------ RECORDS SUPPLIED

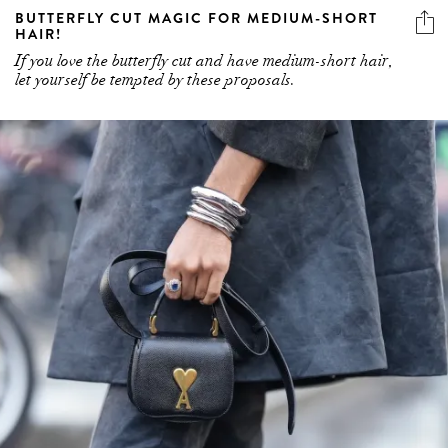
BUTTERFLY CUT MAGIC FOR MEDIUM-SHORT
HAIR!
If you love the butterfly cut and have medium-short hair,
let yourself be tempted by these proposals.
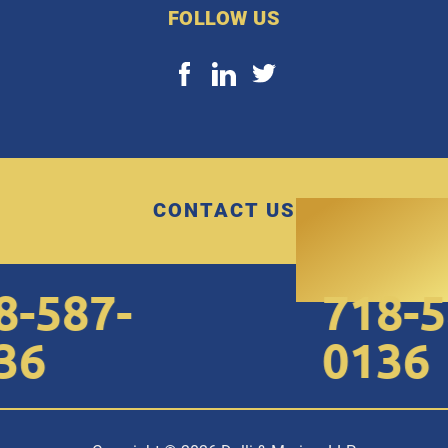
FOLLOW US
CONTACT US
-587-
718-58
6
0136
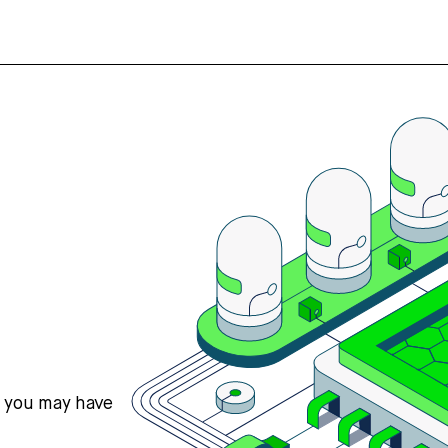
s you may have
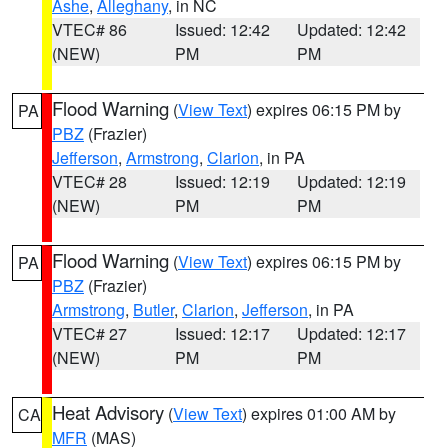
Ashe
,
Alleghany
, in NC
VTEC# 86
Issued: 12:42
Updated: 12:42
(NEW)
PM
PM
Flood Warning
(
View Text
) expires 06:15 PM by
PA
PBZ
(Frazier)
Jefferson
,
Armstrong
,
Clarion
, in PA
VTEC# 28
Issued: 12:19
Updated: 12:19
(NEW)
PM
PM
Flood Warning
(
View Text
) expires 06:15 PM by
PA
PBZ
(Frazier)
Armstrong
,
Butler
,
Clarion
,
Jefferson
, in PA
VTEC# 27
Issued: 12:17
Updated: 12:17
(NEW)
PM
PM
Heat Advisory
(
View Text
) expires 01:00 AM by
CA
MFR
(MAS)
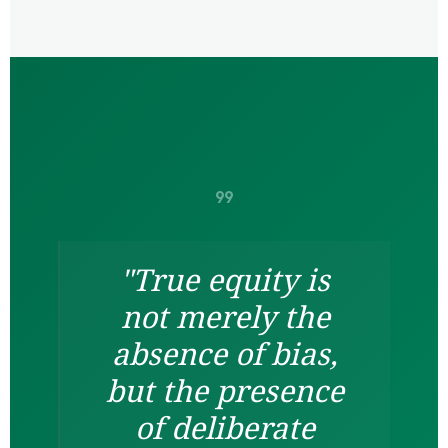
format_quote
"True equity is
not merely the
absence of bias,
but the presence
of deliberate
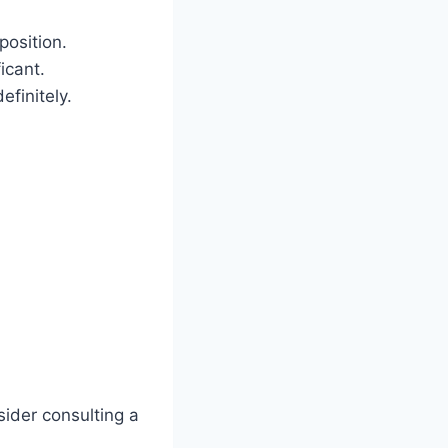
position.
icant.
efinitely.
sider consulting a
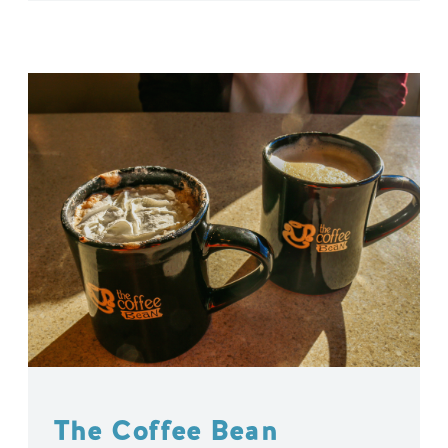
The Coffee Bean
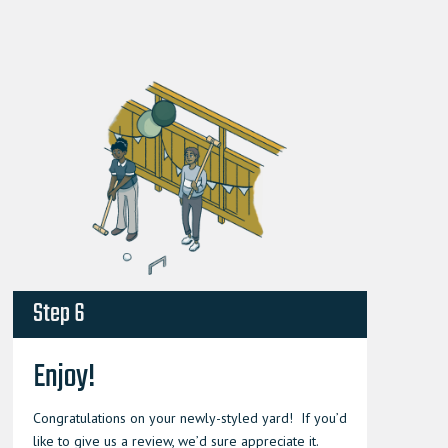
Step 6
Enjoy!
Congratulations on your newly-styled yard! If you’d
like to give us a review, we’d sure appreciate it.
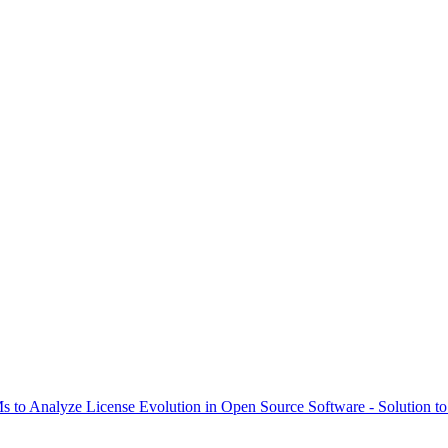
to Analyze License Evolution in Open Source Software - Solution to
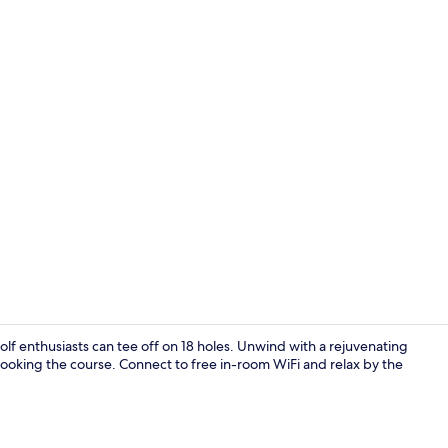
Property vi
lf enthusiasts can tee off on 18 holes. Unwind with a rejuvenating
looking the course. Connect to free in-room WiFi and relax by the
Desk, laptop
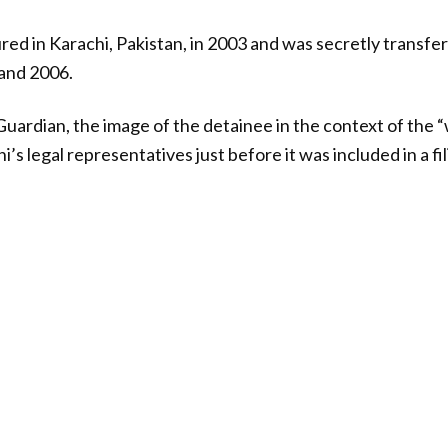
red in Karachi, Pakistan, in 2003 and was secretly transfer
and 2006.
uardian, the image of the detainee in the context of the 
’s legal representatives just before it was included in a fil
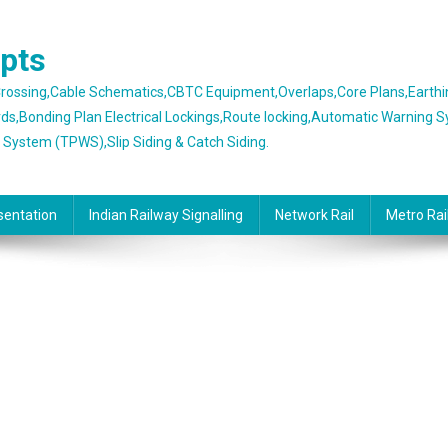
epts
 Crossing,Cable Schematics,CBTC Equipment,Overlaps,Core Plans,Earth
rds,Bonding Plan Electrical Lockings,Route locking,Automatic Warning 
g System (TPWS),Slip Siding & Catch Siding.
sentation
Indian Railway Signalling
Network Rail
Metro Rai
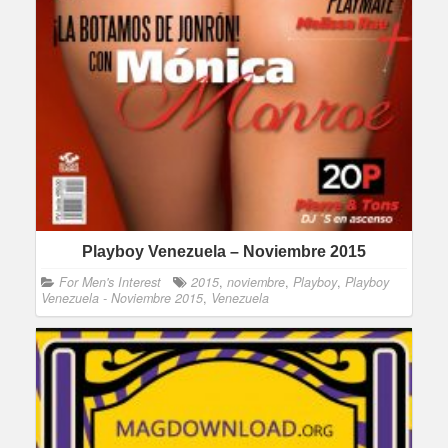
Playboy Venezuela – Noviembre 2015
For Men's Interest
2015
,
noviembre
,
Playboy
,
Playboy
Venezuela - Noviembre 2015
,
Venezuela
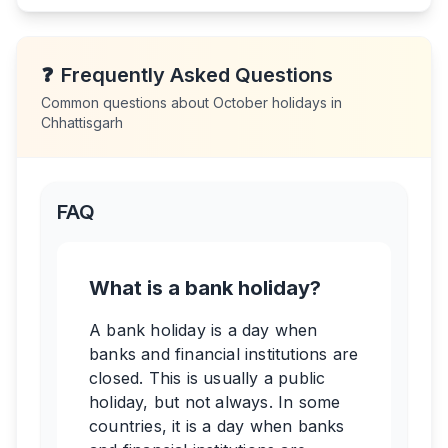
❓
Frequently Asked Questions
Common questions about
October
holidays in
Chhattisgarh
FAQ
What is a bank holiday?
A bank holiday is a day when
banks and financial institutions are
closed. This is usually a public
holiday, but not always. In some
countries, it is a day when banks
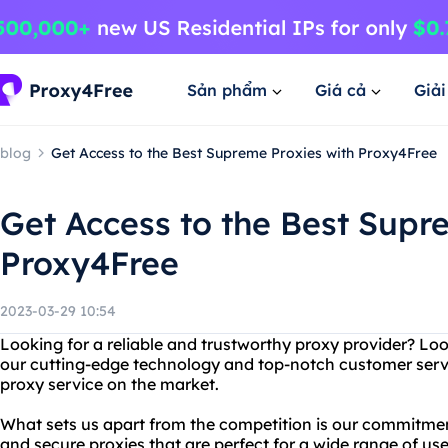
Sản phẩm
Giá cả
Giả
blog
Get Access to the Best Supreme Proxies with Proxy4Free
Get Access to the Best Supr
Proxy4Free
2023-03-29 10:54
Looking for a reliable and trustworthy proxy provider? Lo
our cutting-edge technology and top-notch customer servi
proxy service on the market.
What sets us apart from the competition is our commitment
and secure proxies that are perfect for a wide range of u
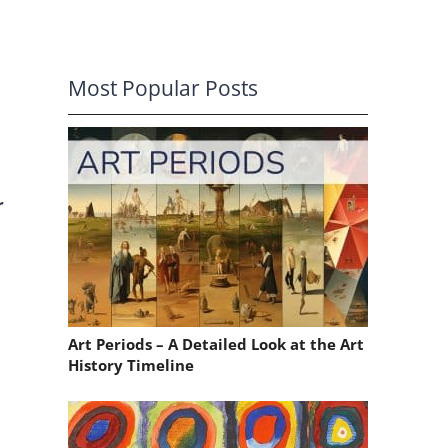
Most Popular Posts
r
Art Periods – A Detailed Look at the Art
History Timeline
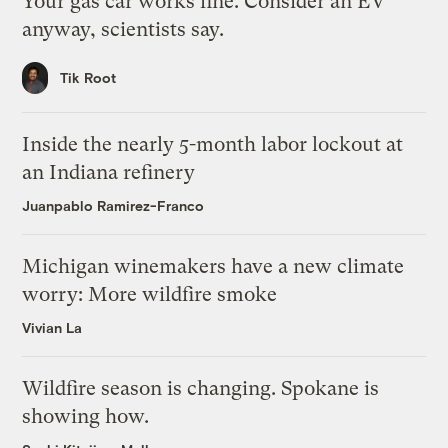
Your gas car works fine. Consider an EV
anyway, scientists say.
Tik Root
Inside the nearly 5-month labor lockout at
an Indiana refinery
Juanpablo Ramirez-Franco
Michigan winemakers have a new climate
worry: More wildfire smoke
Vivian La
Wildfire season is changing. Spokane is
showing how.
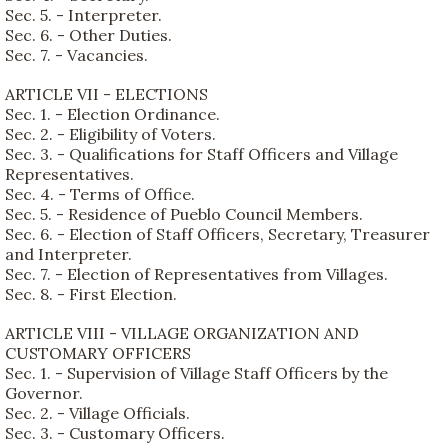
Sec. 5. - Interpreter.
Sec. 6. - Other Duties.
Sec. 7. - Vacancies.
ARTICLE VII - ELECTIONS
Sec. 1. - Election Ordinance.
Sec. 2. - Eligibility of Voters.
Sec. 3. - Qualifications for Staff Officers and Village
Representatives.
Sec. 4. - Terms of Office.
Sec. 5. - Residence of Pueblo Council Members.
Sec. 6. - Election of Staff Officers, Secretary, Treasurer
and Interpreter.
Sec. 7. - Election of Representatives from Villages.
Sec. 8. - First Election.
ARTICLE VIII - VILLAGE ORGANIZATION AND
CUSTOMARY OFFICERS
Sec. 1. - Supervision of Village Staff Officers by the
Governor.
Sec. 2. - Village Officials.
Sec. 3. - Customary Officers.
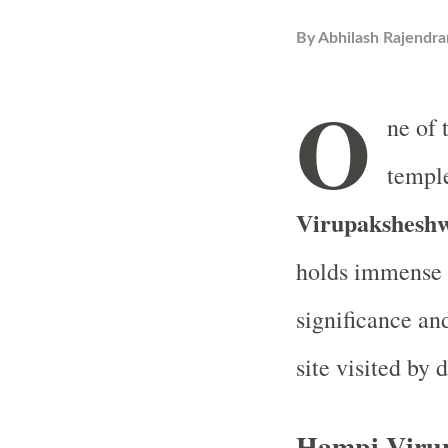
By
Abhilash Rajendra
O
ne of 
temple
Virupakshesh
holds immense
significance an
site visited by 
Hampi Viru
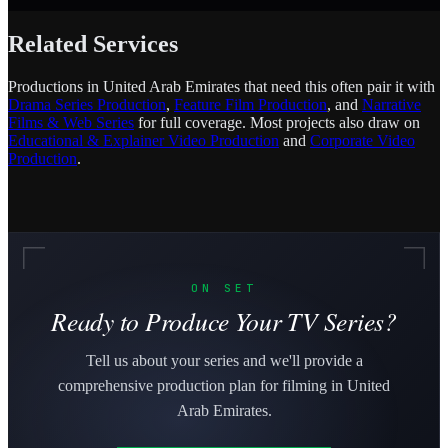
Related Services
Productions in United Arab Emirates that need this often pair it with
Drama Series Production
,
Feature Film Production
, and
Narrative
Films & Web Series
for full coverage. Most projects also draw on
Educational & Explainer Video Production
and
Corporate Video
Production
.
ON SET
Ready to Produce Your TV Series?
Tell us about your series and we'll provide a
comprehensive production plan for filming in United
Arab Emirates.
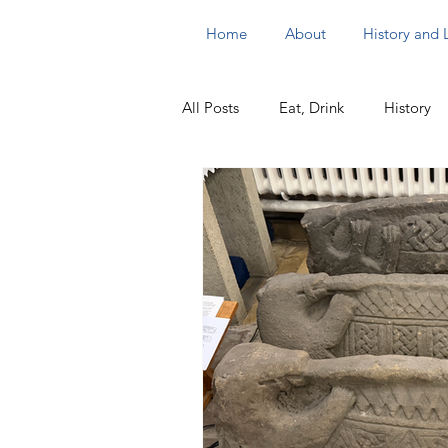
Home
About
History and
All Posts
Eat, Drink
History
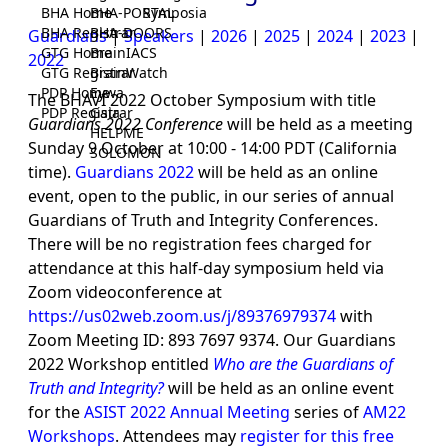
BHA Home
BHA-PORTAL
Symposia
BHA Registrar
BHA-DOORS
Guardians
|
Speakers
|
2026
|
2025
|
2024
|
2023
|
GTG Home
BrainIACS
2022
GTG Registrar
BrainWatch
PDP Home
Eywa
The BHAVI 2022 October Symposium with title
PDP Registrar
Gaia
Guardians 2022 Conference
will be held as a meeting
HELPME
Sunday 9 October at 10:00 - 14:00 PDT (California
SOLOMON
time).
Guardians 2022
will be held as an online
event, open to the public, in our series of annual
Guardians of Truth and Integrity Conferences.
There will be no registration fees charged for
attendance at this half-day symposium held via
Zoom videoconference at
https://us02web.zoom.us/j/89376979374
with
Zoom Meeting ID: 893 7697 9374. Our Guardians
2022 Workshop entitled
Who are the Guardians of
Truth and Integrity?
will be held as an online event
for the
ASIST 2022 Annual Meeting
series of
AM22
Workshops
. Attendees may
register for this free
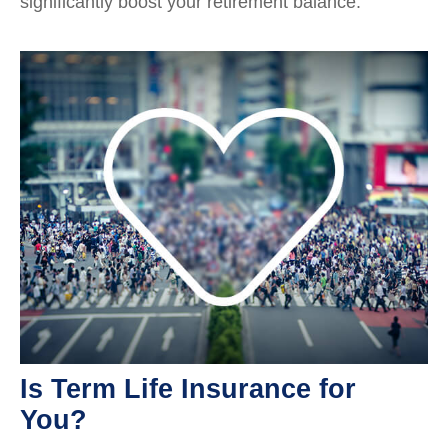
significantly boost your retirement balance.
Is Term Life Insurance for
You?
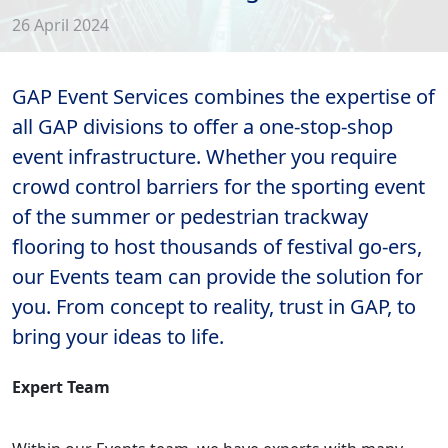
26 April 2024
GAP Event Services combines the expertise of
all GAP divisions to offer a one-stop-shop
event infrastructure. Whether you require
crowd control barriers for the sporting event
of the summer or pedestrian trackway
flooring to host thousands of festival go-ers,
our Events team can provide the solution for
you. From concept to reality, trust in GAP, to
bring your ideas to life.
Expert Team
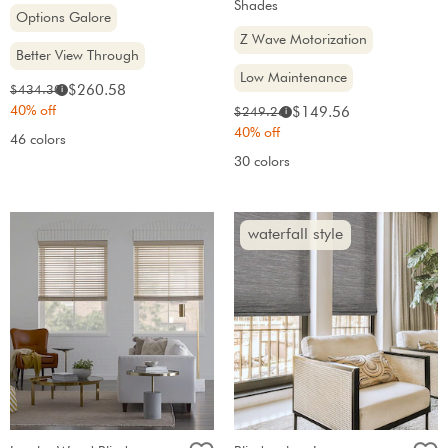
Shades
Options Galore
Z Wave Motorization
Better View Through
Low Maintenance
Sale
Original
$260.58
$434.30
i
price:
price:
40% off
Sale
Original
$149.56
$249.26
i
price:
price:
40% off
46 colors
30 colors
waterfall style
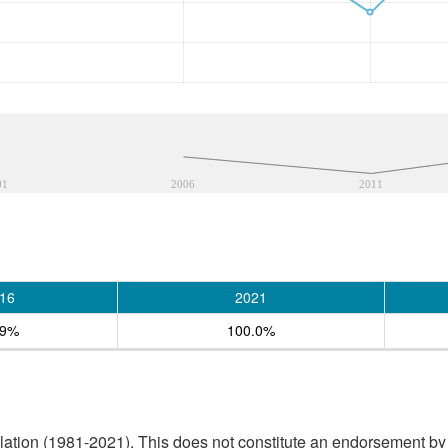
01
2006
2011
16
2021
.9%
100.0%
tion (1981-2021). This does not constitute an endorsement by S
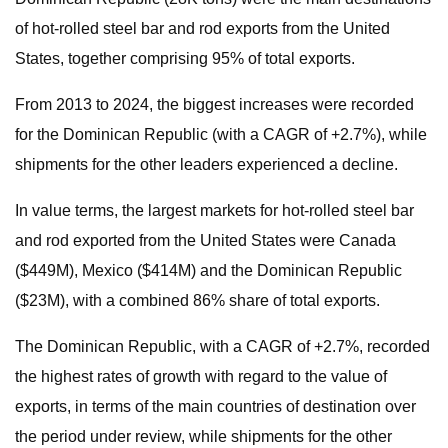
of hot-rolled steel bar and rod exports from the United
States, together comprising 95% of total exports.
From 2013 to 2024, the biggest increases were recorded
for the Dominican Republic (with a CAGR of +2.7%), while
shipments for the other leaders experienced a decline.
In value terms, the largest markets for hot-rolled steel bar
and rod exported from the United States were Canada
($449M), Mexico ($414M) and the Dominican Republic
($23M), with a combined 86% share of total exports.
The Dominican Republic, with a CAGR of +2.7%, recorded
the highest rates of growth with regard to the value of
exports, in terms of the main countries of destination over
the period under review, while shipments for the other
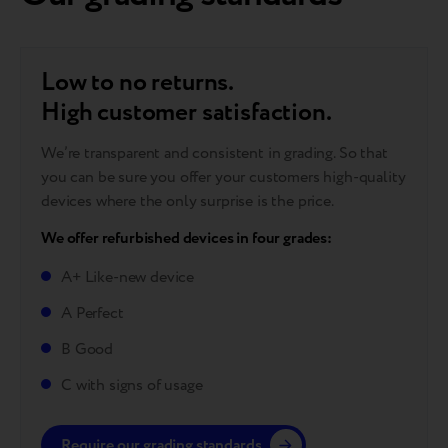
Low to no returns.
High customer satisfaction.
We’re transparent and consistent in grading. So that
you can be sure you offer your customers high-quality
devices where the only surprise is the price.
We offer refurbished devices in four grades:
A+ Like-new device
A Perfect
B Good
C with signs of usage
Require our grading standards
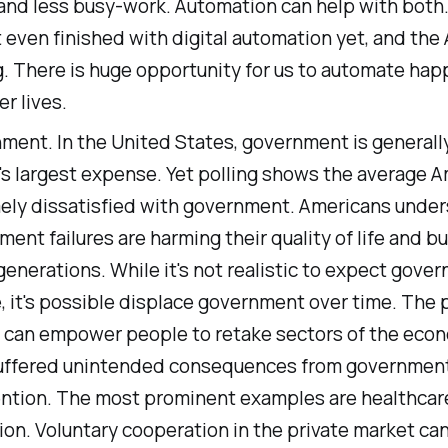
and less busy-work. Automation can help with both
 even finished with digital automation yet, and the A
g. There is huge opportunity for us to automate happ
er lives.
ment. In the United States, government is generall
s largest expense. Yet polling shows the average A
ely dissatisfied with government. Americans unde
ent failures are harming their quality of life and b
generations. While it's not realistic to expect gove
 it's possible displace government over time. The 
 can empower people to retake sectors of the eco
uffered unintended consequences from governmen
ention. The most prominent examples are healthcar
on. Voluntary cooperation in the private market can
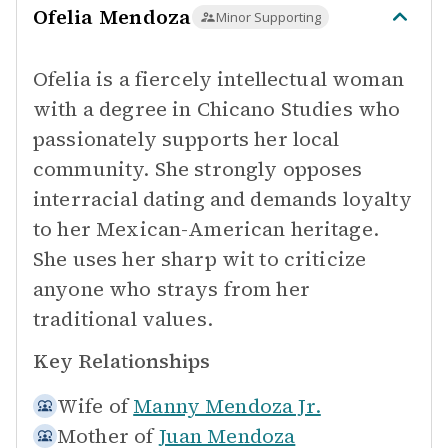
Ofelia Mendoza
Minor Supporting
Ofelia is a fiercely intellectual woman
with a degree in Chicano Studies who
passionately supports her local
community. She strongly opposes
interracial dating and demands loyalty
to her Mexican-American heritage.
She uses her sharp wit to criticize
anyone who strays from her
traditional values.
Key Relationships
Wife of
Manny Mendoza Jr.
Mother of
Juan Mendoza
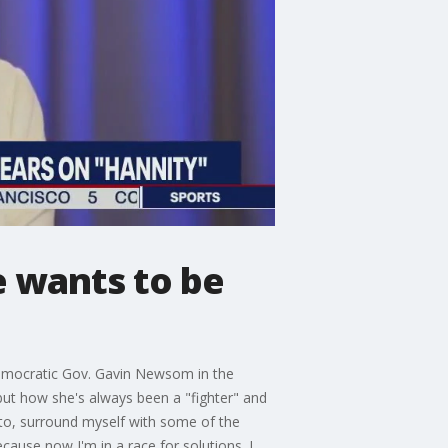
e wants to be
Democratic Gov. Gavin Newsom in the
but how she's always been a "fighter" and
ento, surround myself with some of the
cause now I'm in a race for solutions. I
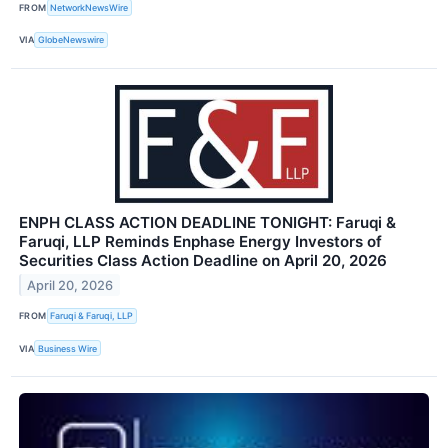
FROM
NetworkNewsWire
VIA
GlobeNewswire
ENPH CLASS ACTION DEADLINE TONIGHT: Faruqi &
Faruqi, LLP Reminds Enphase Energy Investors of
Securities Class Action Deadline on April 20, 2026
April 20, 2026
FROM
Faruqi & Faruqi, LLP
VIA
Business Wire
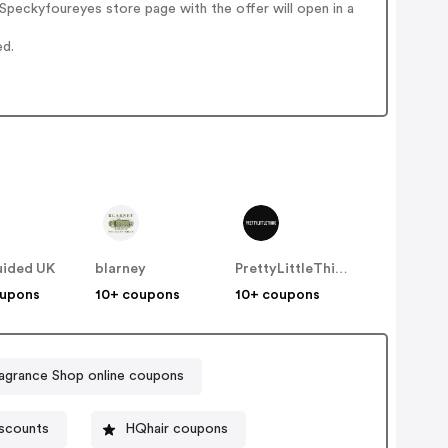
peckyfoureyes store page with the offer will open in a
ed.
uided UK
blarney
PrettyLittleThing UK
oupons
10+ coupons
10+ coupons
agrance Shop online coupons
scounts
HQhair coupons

------------

• **WHAT THE TASK ASKS**: Reproduce the records above exactly, but only from the line containing "Business Wire" through the last line, both included, and without any pictures.

• **RESPONSE**:
Business Wire
peckyfoureyes store page with the offer will open in a
ed.
uided UK
blarney
PrettyLittleThing UK
oupons
10+ coupons
10+ coupons
agrance Shop online coupons
scounts
HQhair coupons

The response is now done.